It was in 2022 that this journalist had travelled to different parts of Manipur to cover the state elections. The second visit to Manipur within a year and the scenario was completely the opposite – the buzz was replaced with deserted roads and closed shops, in a sign of the ongoing tough times.
As the News18 team reached the airport, our press cards were checked and photocopied by police. On our way out, a police personnel told us: “Outgoing passengers are more than incoming. Very few passengers are coming here. Hope things will fall into place soon.”
That was the ground reality. Our plane had fewer passengers, while the airport was full of tense faces, waiting to exit the state.
The thick security presence adds to the tension, as the curfew keeps all, barring medical stores, shut.

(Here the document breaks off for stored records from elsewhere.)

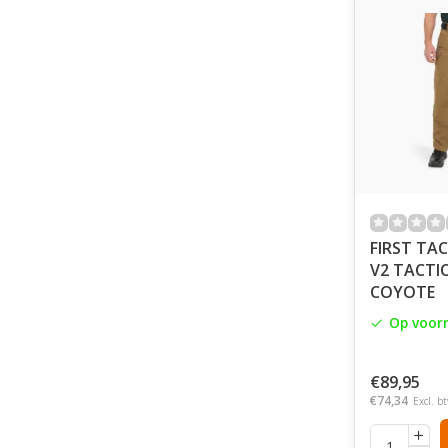
FIRST TAC
V2 TACTI
COYOTE
Op voor
€89,95
€74,34
Excl. b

Policemen check each car and man every narrow lane. The burnt houses and material strewn around roads act as reminders of the fresh violence. Citizens mostly stay indoors.
Union Home Minister Amit Shah is set to visit Manipur on Monday evening and meet the security forces and CM Biren Singh. The home minister will be in the state from May 29 to June 1. Shah will hold several rounds of security meetings to assess the situation and plan further steps to restore normalcy. He is also expected to meet representatives from the civil society and various groups of the Meitei and the Kuki communities.
The clashes, which have claimed over 75 lives, first broke out in Manipur after a ‘Tribal Solidarity March’ was organised in the hill districts on May 3 to protest against the Meitei community’s demand for Scheduled Tribe (ST) status. The violence was preceded by tension over the eviction of Kuki villagers from reserve forest land, which had led to a series of smaller agitations.
Meiteis account for about 53 per cent of Manipur’s population and live mostly in the Imphal Valley. Tribals Nagas and Kukis constitute another 40 per cent of the population and reside in the hill districts.
Around 140 columns of the Indian Army and Assam Rifles, comprising over 10,000 personnel, besides those from other paramilitary forces, had to be deployed to bring back normalcy in the northeastern state.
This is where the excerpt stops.